== EXERCISE ==
Show all lines below holding the string "Köln".

--

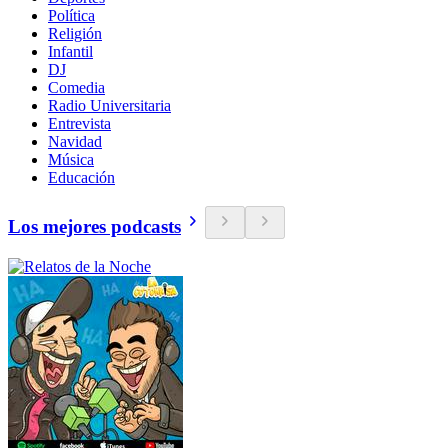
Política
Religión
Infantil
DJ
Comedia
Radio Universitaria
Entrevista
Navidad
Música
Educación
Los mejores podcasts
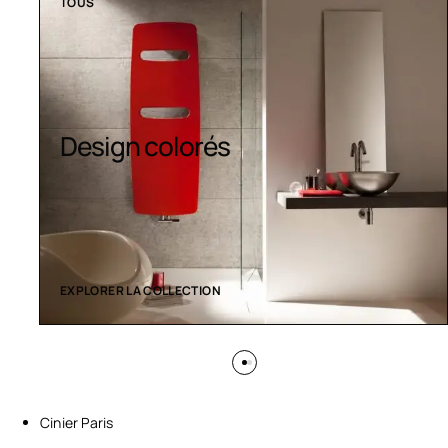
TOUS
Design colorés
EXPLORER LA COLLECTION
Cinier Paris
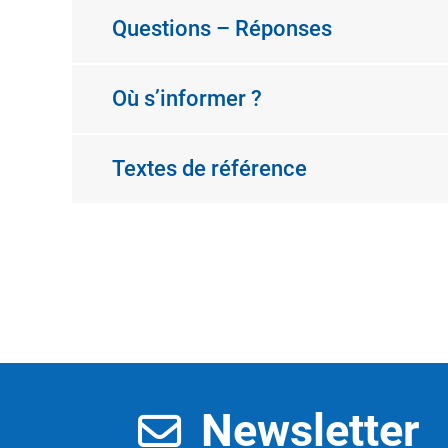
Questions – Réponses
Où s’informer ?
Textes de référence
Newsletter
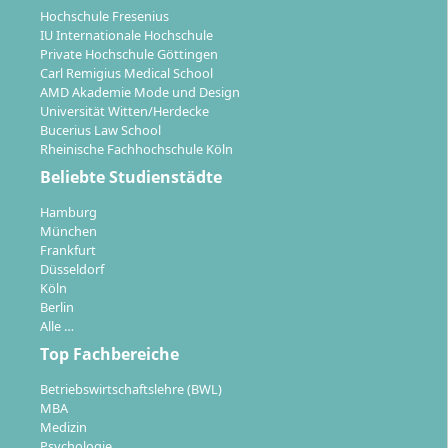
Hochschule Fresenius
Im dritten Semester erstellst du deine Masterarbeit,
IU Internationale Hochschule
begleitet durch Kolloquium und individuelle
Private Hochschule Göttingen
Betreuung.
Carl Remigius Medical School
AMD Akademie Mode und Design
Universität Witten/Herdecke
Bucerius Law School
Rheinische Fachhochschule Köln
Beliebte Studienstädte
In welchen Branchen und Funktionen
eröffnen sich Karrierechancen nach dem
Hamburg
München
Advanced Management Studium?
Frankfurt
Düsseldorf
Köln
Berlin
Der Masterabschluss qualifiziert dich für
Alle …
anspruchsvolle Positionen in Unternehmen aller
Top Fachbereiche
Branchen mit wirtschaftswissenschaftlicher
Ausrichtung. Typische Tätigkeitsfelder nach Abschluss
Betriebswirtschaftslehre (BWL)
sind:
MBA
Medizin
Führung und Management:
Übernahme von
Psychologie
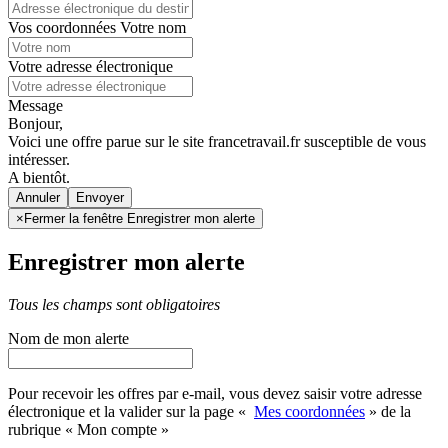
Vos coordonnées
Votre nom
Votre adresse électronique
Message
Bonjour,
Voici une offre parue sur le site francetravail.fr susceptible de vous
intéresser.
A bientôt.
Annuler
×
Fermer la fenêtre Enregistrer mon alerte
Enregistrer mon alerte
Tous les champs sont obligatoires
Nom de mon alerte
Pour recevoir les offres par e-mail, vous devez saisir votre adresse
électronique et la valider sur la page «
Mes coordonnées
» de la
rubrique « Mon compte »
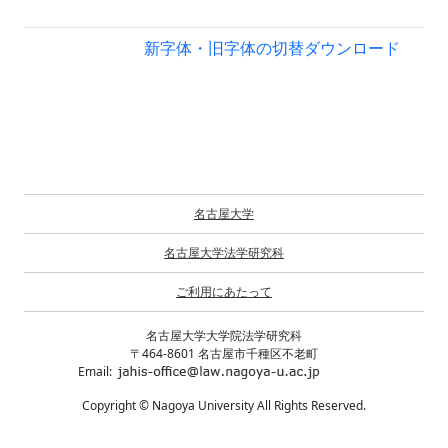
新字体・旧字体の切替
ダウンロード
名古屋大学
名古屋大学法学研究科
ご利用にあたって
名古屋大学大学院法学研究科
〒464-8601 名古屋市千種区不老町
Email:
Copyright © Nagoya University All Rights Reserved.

--

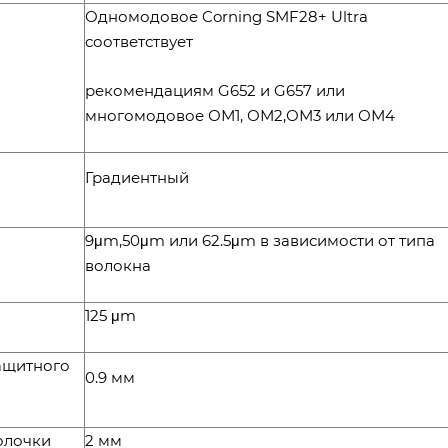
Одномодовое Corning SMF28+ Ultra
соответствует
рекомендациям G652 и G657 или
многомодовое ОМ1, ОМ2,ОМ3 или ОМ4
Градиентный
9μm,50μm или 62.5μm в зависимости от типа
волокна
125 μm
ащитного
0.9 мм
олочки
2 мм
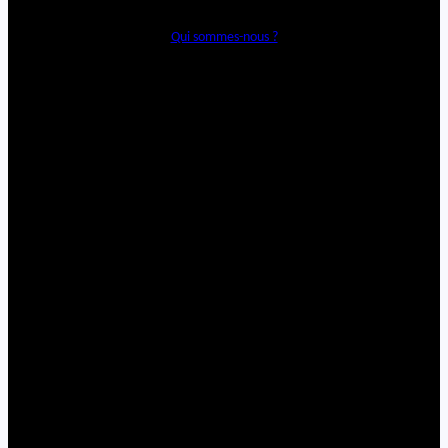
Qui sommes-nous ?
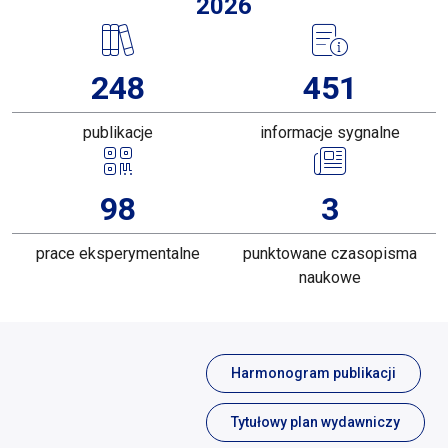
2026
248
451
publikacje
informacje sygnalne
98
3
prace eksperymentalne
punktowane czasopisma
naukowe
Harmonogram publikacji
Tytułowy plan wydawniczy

--

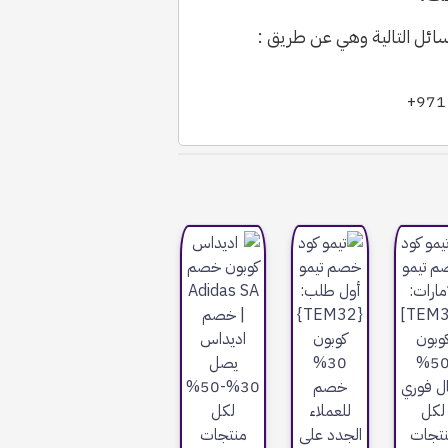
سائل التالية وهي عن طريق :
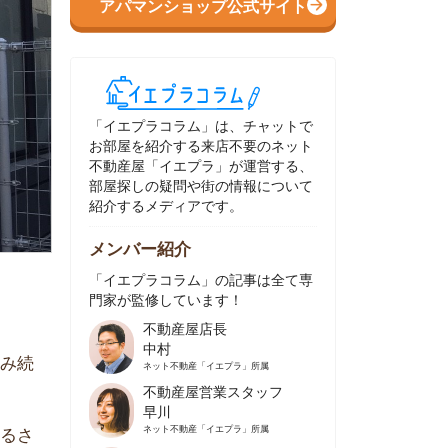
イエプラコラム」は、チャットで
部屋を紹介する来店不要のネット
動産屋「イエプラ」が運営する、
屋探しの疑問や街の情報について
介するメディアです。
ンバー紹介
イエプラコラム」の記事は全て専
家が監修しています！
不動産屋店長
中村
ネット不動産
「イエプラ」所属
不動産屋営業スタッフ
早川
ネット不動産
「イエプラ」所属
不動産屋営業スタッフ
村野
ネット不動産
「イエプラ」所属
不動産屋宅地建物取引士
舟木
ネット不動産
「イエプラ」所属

--

== TASK ANSWER ==
Rheinische Fachhochschule Köln
Köln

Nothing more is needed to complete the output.